↓

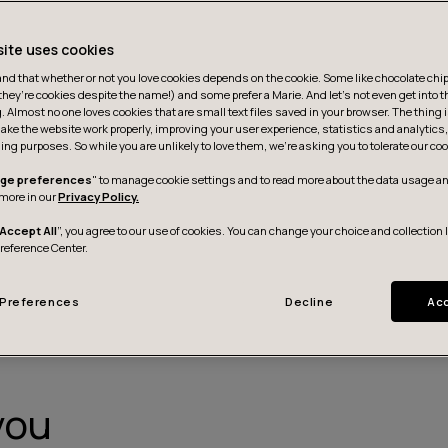
site uses cookies
d that whether or not you love cookies depends on the cookie. Some like chocolate chip,
they’re cookies despite the name!) and some prefer a Marie. And let's not even get into t
g. Almost no one loves cookies that are small text files saved in your browser. The thing 
ake the website work properly, improving your user experience, statistics and analytic
ing purposes. So while you are unlikely to love them, we’re asking you to tolerate our coo
ge preferences
" to manage cookie settings and to read more about the data usage an
more in our
Privacy Policy.
Accept All
”, you agree to our use of cookies. You can change your choice and collection 
Contact us
Preference Center.
Preferences
Decline
Acc
you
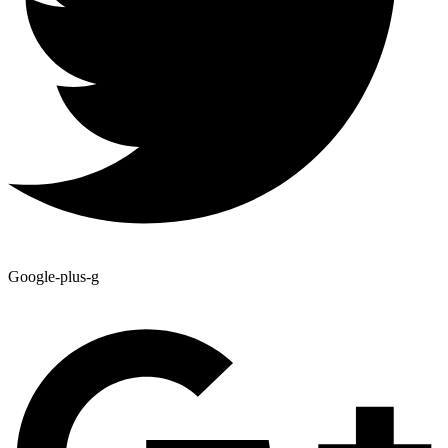
Google-plus-g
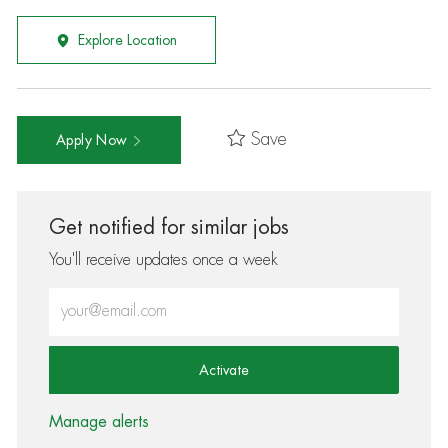
Explore Location
Save
Apply Now
Get notified for similar jobs
You'll receive updates once a week
Enter Email address (Required)
Activate
Manage alerts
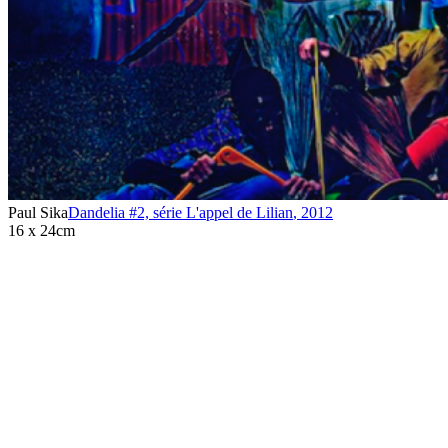
Paul Sika
Dandelia #2, série L'appel de Lilian
,
2012
16 x 24cm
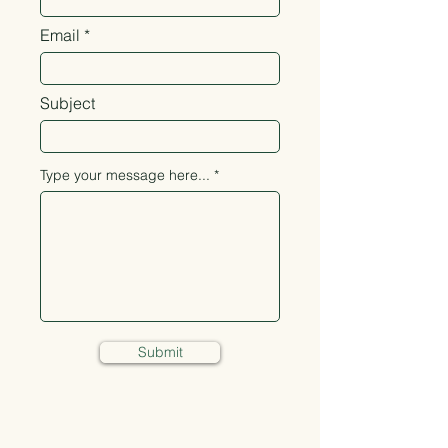
Email
Subject
Type your message here...
Submit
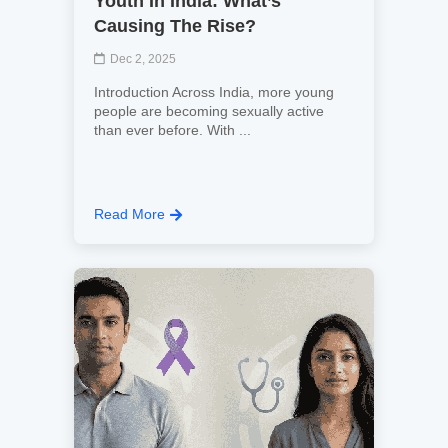
Youth In India: What’s
Causing The Rise?
Dec 2, 2025
Introduction Across India, more young
people are becoming sexually active
than ever before. With ...
Read More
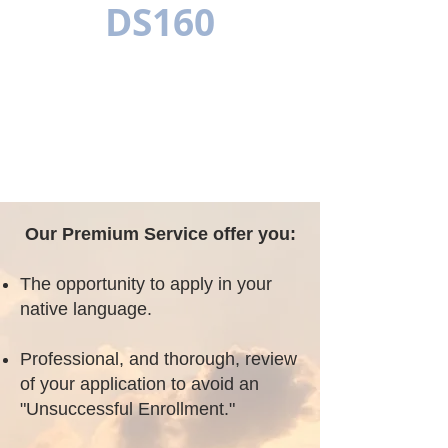
DS160
MEERTALIG
Our Premium Service offer you:
The opportunity to apply in your
native language.
Professional, and thorough, review
of your application to avoid an
"Unsuccessful Enrollment."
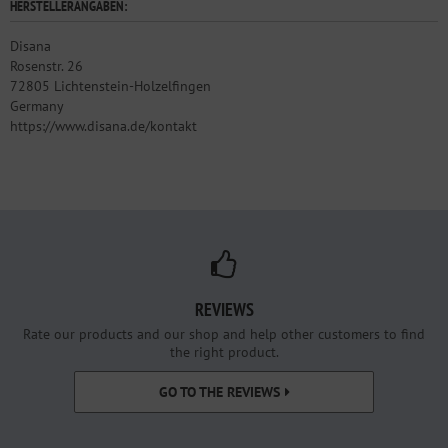
HERSTELLERANGABEN:
Disana
Rosenstr. 26
72805 Lichtenstein-Holzelfingen
Germany
https://www.disana.de/kontakt
REVIEWS
Rate our products and our shop and help other customers to find
the right product.
GO TO THE REVIEWS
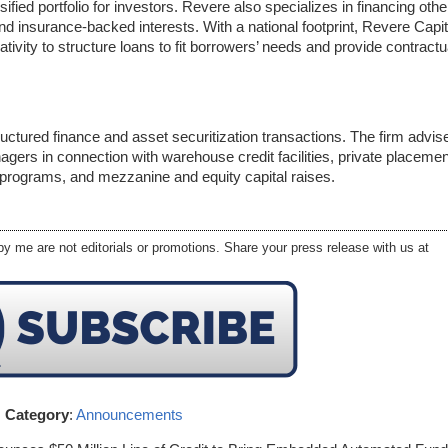
ified portfolio for investors. Revere also specializes in financing othe
d insurance-backed interests. With a national footprint, Revere Capit
ativity to structure loans to fit borrowers’ needs and provide contractu
ructured finance and asset securitization transactions. The firm advis
ers in connection with warehouse credit facilities, private placeme
 programs, and mezzanine and equity capital raises.
y me are not editorials or promotions. Share your press release with us at
Category
:
Announcements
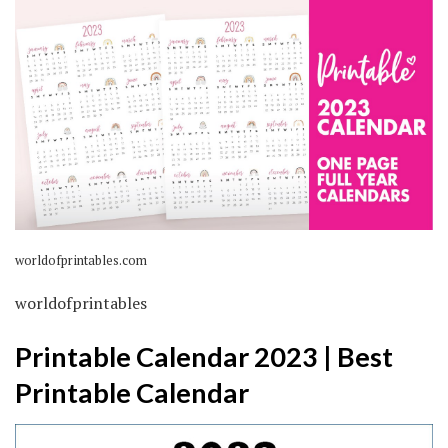
worldofprintables.com
worldofprintables
Printable Calendar 2023 | Best
Printable Calendar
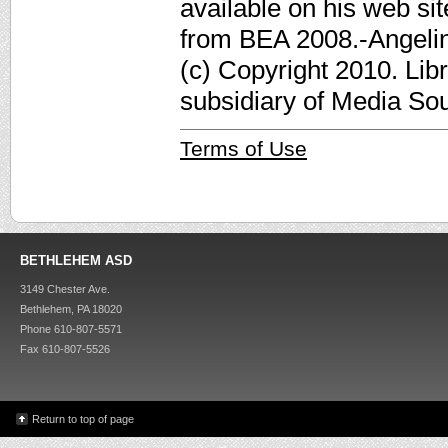
available on his web sit
from BEA 2008.-Angelina
(c) Copyright 2010. Lib
subsidiary of Media Sour
Terms of Use
BETHLEHEM ASD
3149 Chester Ave.
Bethlehem, PA 18020
Phone 610-807-5571
Fax 610-807-5526
Return to top of page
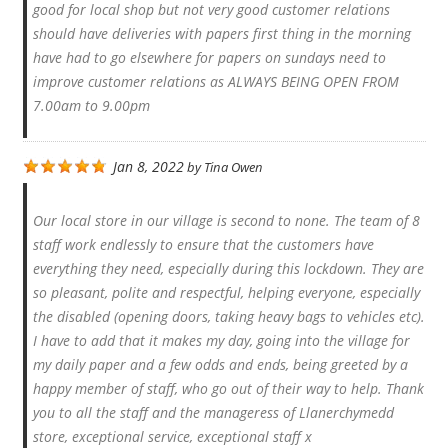
good for local shop but not very good customer relations
should have deliveries with papers first thing in the morning
have had to go elsewhere for papers on sundays need to
improve customer relations as ALWAYS BEING OPEN FROM
7.00am to 9.00pm
Jan 8, 2022
by
Tina Owen
Our local store in our village is second to none. The team of 8
staff work endlessly to ensure that the customers have
everything they need, especially during this lockdown. They are
so pleasant, polite and respectful, helping everyone, especially
the disabled (opening doors, taking heavy bags to vehicles etc).
I have to add that it makes my day, going into the village for
my daily paper and a few odds and ends, being greeted by a
happy member of staff, who go out of their way to help. Thank
you to all the staff and the manageress of Llanerchymedd
store, exceptional service, exceptional staff x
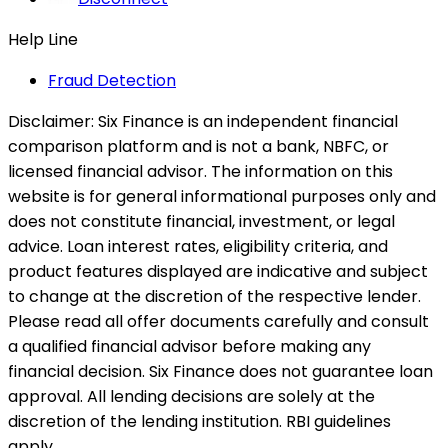
Help Line
Fraud Detection
Disclaimer:
Six Finance is an independent financial
comparison platform and is not a bank, NBFC, or
licensed financial advisor. The information on this
website is for general informational purposes only and
does not constitute financial, investment, or legal
advice. Loan interest rates, eligibility criteria, and
product features displayed are indicative and subject
to change at the discretion of the respective lender.
Please read all offer documents carefully and consult
a qualified financial advisor before making any
financial decision. Six Finance does not guarantee loan
approval. All lending decisions are solely at the
discretion of the lending institution. RBI guidelines
apply.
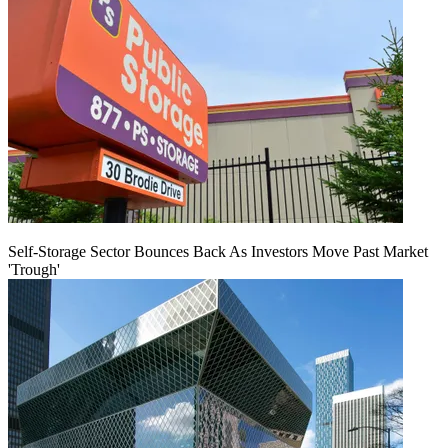
Self-Storage Sector Bounces Back As Investors Move Past Market
'Trough'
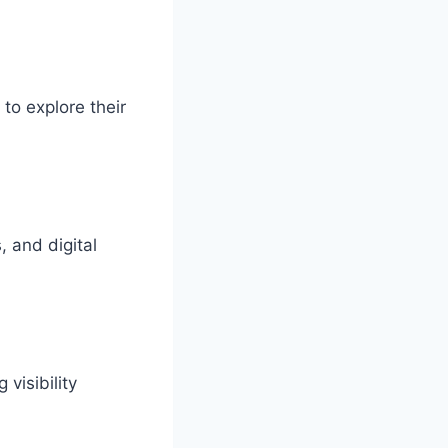
to explore their
, and digital
visibility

↑

§ ACTION ITEM: Please copy out every line in the listing that has the string "local".

§ RESULT OF THIS EXERCISE:
good for local shop but not very good customer relations
Our local store in our village is second to none. The team of 8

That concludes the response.